Edit: je parle français aussi, mais il faut vous dire que mon français est rouillé 😅
How did you learn French?
In school. Started in grade 4, then did late immersion starting in grade 7 and stuck with it through junior high and high school, took the DELF and got a nice scrap of paper saying I was bilingual. I have tried to keep it up with Duolingo, but it was way too repetitive for me. I basically just read the odd article or book in French now, or occasionally eavesdrop on people from Québec or New Brunswick when I go to the mall in the city.
Damn, the anglophones are learning English to eavesdrop on us! /s
Though that's interesting. For a lot of Quebecers, we expect classes of French taken in the rest of Canada to be kinda useless as most don't seem to be learning much of anything. Definitely cool that you're trying to keep it up!
I assume you're in Nova Scotia or somewhere around that area?
I mean it takes a minute to even register, like "oh hey, they're speaking French over there 👀"
Tl;dr for the following 1 a.m. ramble: most folks only take core French, so yeah, they don't learn a whole lot. Those of us who go through either early or late immersion generally get a much better handle on the language, but nothing to the extent of a native speaker.
At least in my experience (in NS, you guessed correctly), French class was always pretty easy for me, since it was a lot of learning rules and patterns and I thrived on that sort of thing. Having all the other classes be in French was the really beneficial part of it, in terms of language application. There's also the French school system in NS (conseil scolaire acadien provincial) that does French from either pre-school or grade primary. I guess I could've gone into that system since I'm Acadian, but the French school in my area was right in town, while my family was way the hell out between the suburbs and the sticks.

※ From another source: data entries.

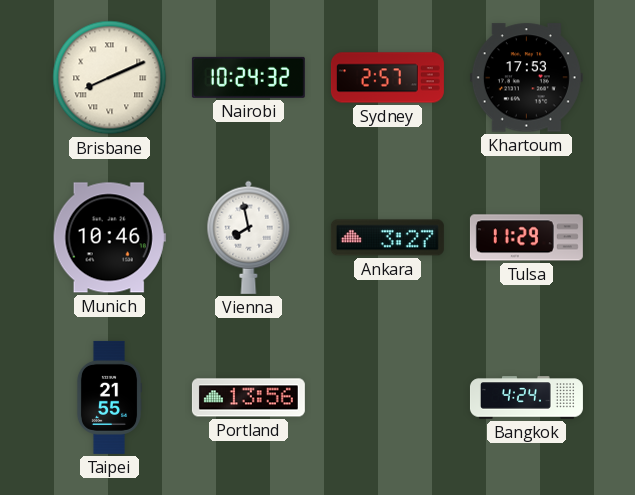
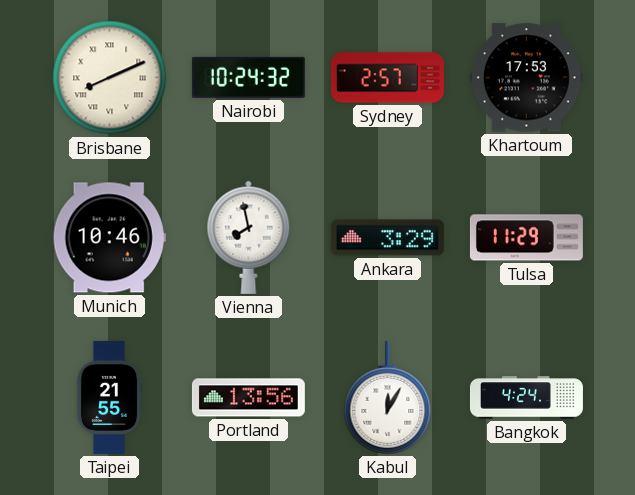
Ankara: 3:27 -> 3:29
Kabul: none -> 12:05
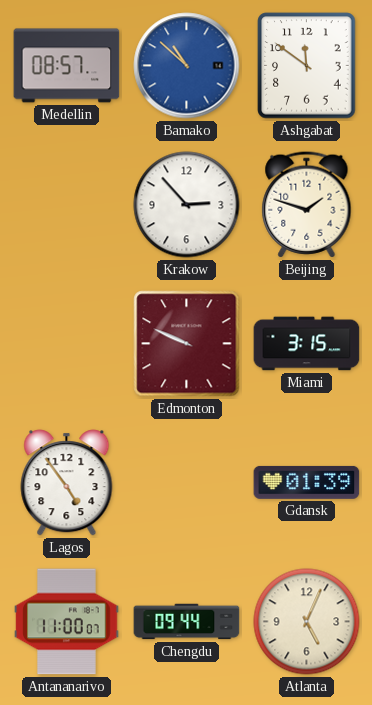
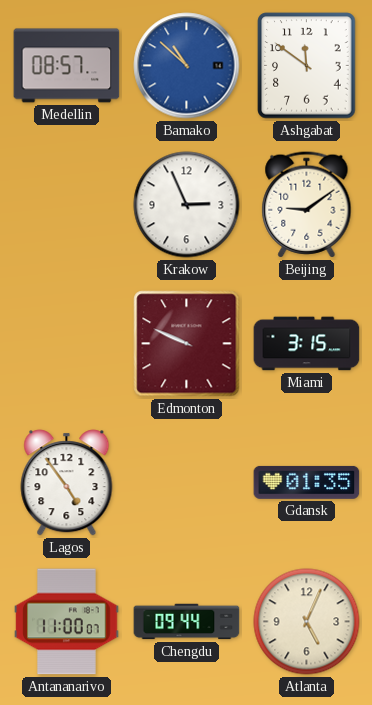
Krakow: 2:53 -> 2:56
Beijing: 1:48 -> 9:09
Gdansk: 01:39 -> 01:35
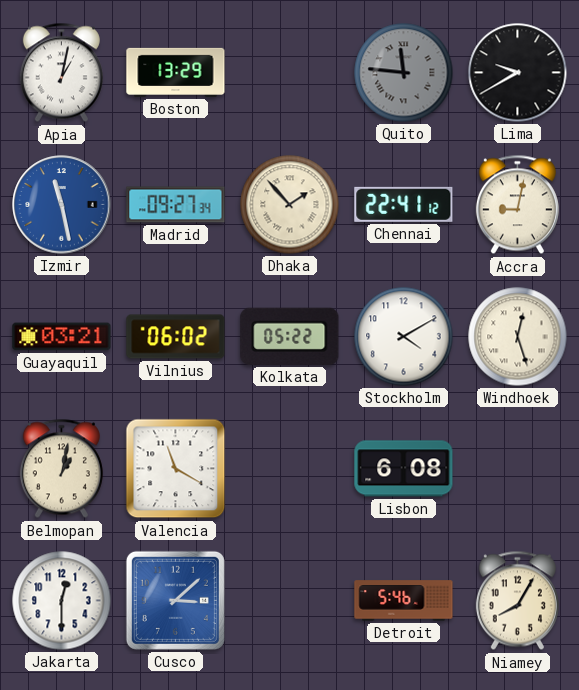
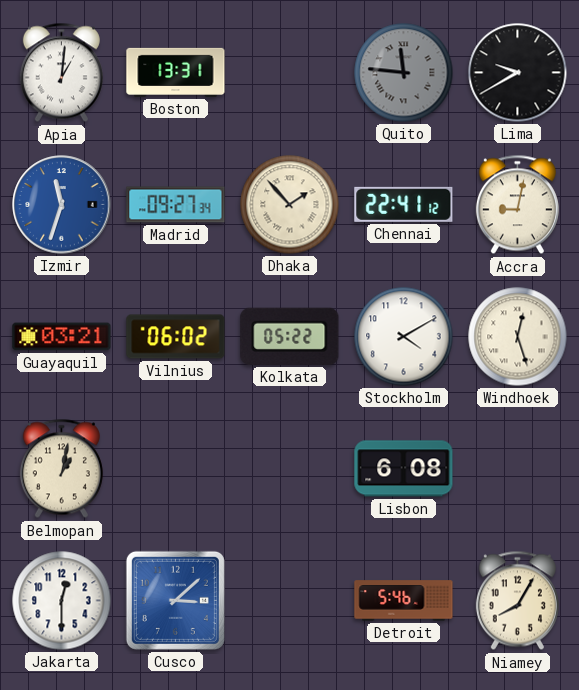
Apia: 1:02 -> 1:01
Boston: 13:29 -> 13:31
Izmir: 11:28 -> 11:33
Valencia: 11:20 -> none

Based on what I've heard from some if my friends who took just core French, where there's only one French class and you only take it up to grade 10, that's where you often get a class full of kids who either don't care or who just don't quite have the knack for language acquisition. Most people take core French, so you're right that most people come out of school with pretty well nothing. I'd wager that it's similar in other provinces.
We all love 1AM ramble, it's pretty coherent though.
Some of my family origins are Acadian as well in the New Brunswick region (though far enough in the genealogy that I don't know anyone from there). Kinda interesting they use that ethnicity (I'm not really sure what to call it?) in the name of the French school system there. I kinda would've expected government offices to avoid using the term after the huge deportations.
It makes sense that a lot of students don't bother with French outside of Quebec honestly. Unless they want to get into Federal politics or get a job in a federal office, they likely will never need it. It's my understanding there's still some small communities of French people in some provinces though so I guess that explains why there are French school systems, kinda out of obligation because of the law on the official languages of Canada?
Here's their about page. I just kinda skimmed it. Seems to be open to any francophone in the province, as well as newcomers who either speak French or speak neither French nor English and exchange students who speak French.
I would say that it's because of the grand dérangement that the term acadien is used in the name, so that those who are still here have the right to education in French, not that one necessarily has to be Acadian to go to a CSAP school. There's also Mi'kmaq immersion in at least some of the schools on reservations, and I believe there's a Gaelic immersion school somewhere in Cape Breton. Pretty neat that there's this push for language/cultural reclamation.
That makes sense.
Really surprising there's Gaelic immersion, I kinda assumed it was essentially no longer taught even in Ireland. Cool stuff!